[Start of section]
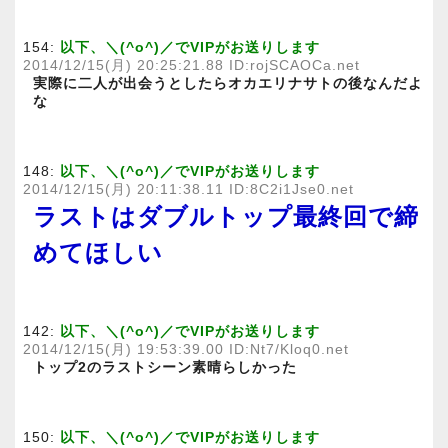
154:
以下、＼(^o^)／でVIPがお送りします
2014/12/15(月) 20:25:21.88 ID:rojSCAOCa.net
実際に二人が出会うとしたらオカエリナサトの後なんだよ
な
148:
以下、＼(^o^)／でVIPがお送りします
2014/12/15(月) 20:11:38.11 ID:8C2i1Jse0.net
ラストはダブルトップ最終回で締
めてほしい
142:
以下、＼(^o^)／でVIPがお送りします
2014/12/15(月) 19:53:39.00 ID:Nt7/Kloq0.net
トップ2のラストシーン素晴らしかった
150:
以下、＼(^o^)／でVIPがお送りします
[End of section]
**What needs to be done**
Repeat the data exactly, without the pictures.

**Answer below**
154:
以下、＼(^o^)／でVIPがお送りします
2014/12/15(月) 20:25:21.88 ID:rojSCAOCa.net
実際に二人が出会うとしたらオカエリナサトの後なんだよ
な
148:
以下、＼(^o^)／でVIPがお送りします
2014/12/15(月) 20:11:38.11 ID:8C2i1Jse0.net
ラストはダブルトップ最終回で締
めてほしい
142:
以下、＼(^o^)／でVIPがお送りします
2014/12/15(月) 19:53:39.00 ID:Nt7/Kloq0.net
トップ2のラストシーン素晴らしかった
150:
以下、＼(^o^)／でVIPがお送りします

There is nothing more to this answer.